Southwest Louisiana coaches react to LHSAA positioning on NIL
Southwest Louisiana (KPLC) - Just last year college athletics began allowing players to profit from the Name Image and Likeness. Now, high school athletic associations are considering the same.
“Somebody had to address the elephant in the room,” said LHSAA Executive Director Eddie Bonine. “I, as your Executive Director and the committee, ensured we weren’t going to be the ones next up for litigation.”
The LHSAA has voted to allow student-athletes to earn NIL benefits through a partnership with Eccker Sports to help educate all parties involved. Bonine says the LHSAA will only interfere if NIL is used as a recruiting tool.
“Where we will get in the way, is if we get a complaint, a report filed that student A is leaving a school to go to school B because of the NIL opportunity,” said Bonine.
While the LHSAA intends to monitor these deals, Bonine believes there will be rule breakers.
“I think the individuals who work harder to find a way around the rule, we are still going to have that,” said Bonine.
It remains a concern for some coaches, including Iowa Basketball Head Coach Rob Melancon.
“You know some people are going to take advantage of it,” Melancon said. “There are some independent school districts in the state that have a lot of money and big businesses and they get in those transfers, I’m not going to name those schools but they get in those transfers and who’s to say they’re not going to do it.”

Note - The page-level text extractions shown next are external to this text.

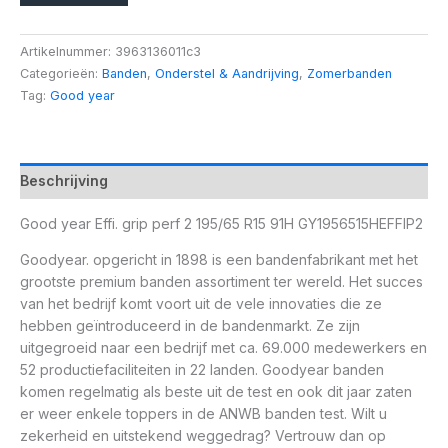
Artikelnummer:
3963136011c3
Categorieën:
Banden
,
Onderstel & Aandrijving
,
Zomerbanden
Tag:
Good year
Beschrijving
Good year Effi. grip perf 2 195/65 R15 91H GY1956515HEFFIP2
Goodyear. opgericht in 1898 is een bandenfabrikant met het
grootste premium banden assortiment ter wereld. Het succes
van het bedrijf komt voort uit de vele innovaties die ze
hebben geïntroduceerd in de bandenmarkt. Ze zijn
uitgegroeid naar een bedrijf met ca. 69.000 medewerkers en
52 productiefaciliteiten in 22 landen. Goodyear banden
komen regelmatig als beste uit de test en ook dit jaar zaten
er weer enkele toppers in de ANWB banden test. Wilt u
zekerheid en uitstekend weggedrag? Vertrouw dan op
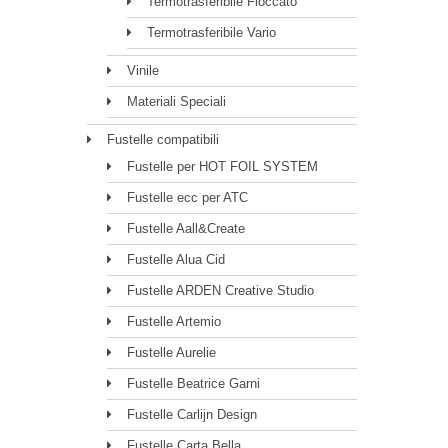
Termotrasferibile Floccato
Termotrasferibile Vario
Vinile
Materiali Speciali
Fustelle compatibili
Fustelle per HOT FOIL SYSTEM
Fustelle ecc per ATC
Fustelle Aall&Create
Fustelle Alua Cid
Fustelle ARDEN Creative Studio
Fustelle Artemio
Fustelle Aurelie
Fustelle Beatrice Garni
Fustelle Carlijn Design
Fustelle Carta Bella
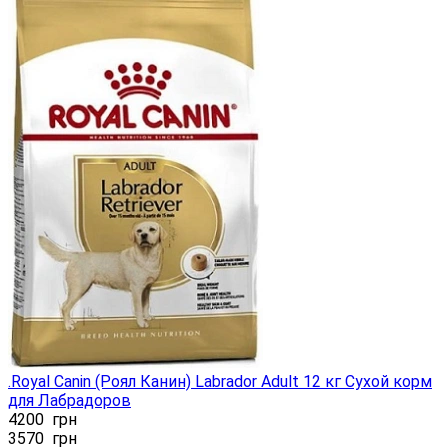
.Royal Canin (Роял Канин) Labrador Adult 12 кг Сухой корм
для Лабрадоров
4200
грн
3570
грн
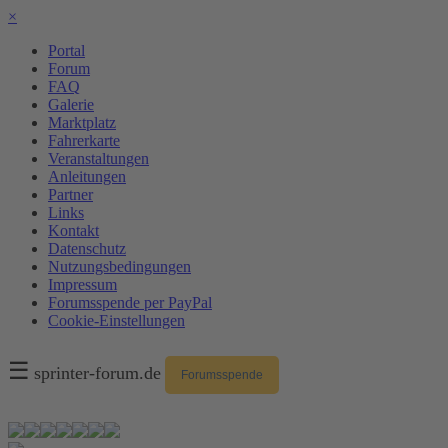
×
Portal
Forum
FAQ
Galerie
Marktplatz
Fahrerkarte
Veranstaltungen
Anleitungen
Partner
Links
Kontakt
Datenschutz
Nutzungsbedingungen
Impressum
Forumsspende per PayPal
Cookie-Einstellungen
☰
sprinter-forum.de
Forumsspende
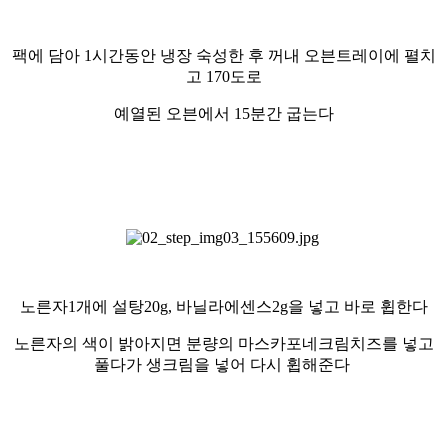
팩에 담아 1시간동안 냉장 숙성한 후
꺼내 오븐트레이에 펼치
고 170도로
예열된 오븐에서 15분간 굽는다
노른자1개에 설탕20g, 바닐라에센스2g
을 넣고 바로 휩한다
노른자의 색이 밝아지면 분량의 마스카포네크림치즈를 넣고
풀다가 생크림을 넣어
다시 휩해준다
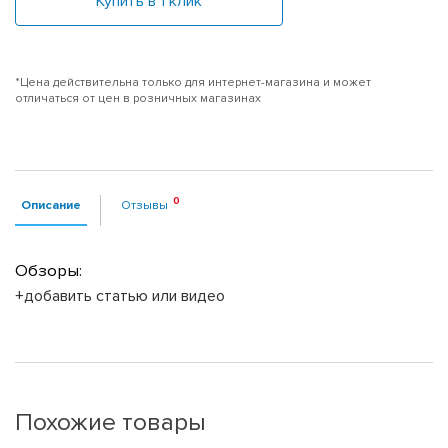
Купить в 1 клик
*Цена действительна только для интернет-магазина и может
отличаться от цен в розничных магазинах
Описание
Отзывы
Обзоры:
+добавить статью или видео
Похожие товары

Another concern is the idea of immersing teenagers in the world of business.
“They don’t need to start thinking about business deals,” said Sulphur Baseball Head Coach Sam Moore. “So what we are trying to teach growing up is that we are trying to prepare them for that world, but at the bottom line, is we are dealing with 14, 15, 16, 17 and 18-year-old kids that are quite not adults yet. That is where we’ve got to draw the line.”
While some are wary of NIL deals for such young athletes, others know these opportunities are what the future holds for stand-out talent.
‘It’s good for high school athletics you know it’s preparing them for life,” said Hamilton Christian Athletics Director Dexter Washington. “You’re going to have to be educated on the business world about what you are probably exposing yourself too.”
Coaches we spoke with also believe rural schools may have a tougher time keeping with these opportunities.